Certains ne sont pas d’accord avec le fait que l’on doive nécessairement isoler un gène responsable d’un comportement social avant d’accepter la sociobiologie comme une science. Ainsi, on cite certaines études sur des jumeaux séparés à la naissance, qui démontrent que ceux-ci sont semblables au plan de l’agressivité, comme des preuves scientifiques de l’hypothèse selon laquelle les gènes déterminent au moins en partie les comportements sociaux humains. Quelqu’un fait alors remarquer que ces études ne permettent pas de conclure de façon scientifique que le lien entre ces jumeaux est génétique, pas plus qu’elles ne prouvent que ce lien soit astrologique. Jacques Ruelland partage cette opinion et affirme que tant qu’aucun gène n’aura été isolé, l’explication génétique des similitudes entre les comportements des jumeaux restera une explication logique de l’ordre de la spéculation ou de l’inférence.
Quelqu’un raconte l’histoire d’une jeune fille qui a été retrouvée vers l’âge de 10 ans après avoir été élevée par des loups. Elle avait acquis un comportement tout à fait animal (elle marchait à quatre pattes, hurlait…) et il a fallu beaucoup de temps pour lui faire acquérir certains comportements humains. La nature humaine ne serait donc pas inscrite dans nos gènes ? Cette même personne raconte une autre expérience au cours de laquelle un enfant, mis en contact avec un chimpanzé, a commencé à se comporter comme celui-ci, alors que l’objectif de l’expérience était de faire adopter à l’animal des comportements humains. M. Ruelland ajoute que de tels événements s’expliquent par le fait que l’humain a moins d’instinct que les animaux, ce qu’il a compensé par un développement du cerveau.

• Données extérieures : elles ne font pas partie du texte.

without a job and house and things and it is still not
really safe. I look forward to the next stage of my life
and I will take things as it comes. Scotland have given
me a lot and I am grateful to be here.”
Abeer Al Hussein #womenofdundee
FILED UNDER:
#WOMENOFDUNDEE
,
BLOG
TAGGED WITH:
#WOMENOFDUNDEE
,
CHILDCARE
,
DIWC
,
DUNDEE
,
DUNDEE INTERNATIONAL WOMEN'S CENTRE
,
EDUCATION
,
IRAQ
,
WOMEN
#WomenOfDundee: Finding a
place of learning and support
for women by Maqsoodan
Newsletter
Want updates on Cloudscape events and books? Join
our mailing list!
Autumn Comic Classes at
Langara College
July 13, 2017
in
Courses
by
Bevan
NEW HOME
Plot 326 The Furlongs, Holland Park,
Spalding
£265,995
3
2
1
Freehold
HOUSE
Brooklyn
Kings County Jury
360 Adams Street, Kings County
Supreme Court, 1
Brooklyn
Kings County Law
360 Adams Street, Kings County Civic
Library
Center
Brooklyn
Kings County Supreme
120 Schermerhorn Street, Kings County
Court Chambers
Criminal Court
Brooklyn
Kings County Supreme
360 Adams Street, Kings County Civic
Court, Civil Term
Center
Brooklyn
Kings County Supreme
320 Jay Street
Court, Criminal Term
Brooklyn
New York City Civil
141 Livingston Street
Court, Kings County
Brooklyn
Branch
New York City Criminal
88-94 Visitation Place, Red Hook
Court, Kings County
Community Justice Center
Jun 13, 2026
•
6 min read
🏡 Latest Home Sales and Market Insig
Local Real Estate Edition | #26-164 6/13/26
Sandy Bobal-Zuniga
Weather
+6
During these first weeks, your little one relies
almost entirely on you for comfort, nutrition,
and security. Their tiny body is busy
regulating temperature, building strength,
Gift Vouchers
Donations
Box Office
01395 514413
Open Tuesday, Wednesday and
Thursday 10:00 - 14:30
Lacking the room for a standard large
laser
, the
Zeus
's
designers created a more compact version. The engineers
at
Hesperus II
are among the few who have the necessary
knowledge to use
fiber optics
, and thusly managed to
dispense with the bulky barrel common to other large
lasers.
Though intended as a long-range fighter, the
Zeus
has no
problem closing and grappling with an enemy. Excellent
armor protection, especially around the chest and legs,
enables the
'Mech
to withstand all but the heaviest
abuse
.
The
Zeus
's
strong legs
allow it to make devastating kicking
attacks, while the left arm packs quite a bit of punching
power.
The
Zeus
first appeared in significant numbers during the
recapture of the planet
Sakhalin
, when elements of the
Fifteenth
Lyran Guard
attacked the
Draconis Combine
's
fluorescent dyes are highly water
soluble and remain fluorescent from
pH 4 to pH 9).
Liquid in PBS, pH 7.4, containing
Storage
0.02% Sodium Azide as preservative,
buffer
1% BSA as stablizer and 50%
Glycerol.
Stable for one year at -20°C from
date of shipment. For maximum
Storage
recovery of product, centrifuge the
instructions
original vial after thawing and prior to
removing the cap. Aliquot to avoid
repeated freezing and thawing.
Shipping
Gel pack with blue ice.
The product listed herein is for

On précise que dernièrement la sociobiologie a pris le nom de psychologie évolutionniste, mais que les postulats restent les mêmes, notamment que le comportement humain demeure uniquement basé sur les gènes, et que cette nouvelle discipline doit, elle aussi, être considérée comme une pseudoscience. Tous ne partagent toutefois pas cet avis, et on souligne que la psychologie évolutionniste, qui est nettement plus intéressante, accepte davantage l’apport des autres sciences. On fait d’ailleurs allusion au dernier livre de Wilson, Concilience, dans lequel il apparaît beaucoup plus sympathique. M. Ruelland fait remarquer qu’avant d’écrire ce livre, Wilson a accordé une entrevue dans laquelle il a dit vouloir se dissocier de la sociobiologie, car cette entreprise lui aurait enlevé toute crédibilité.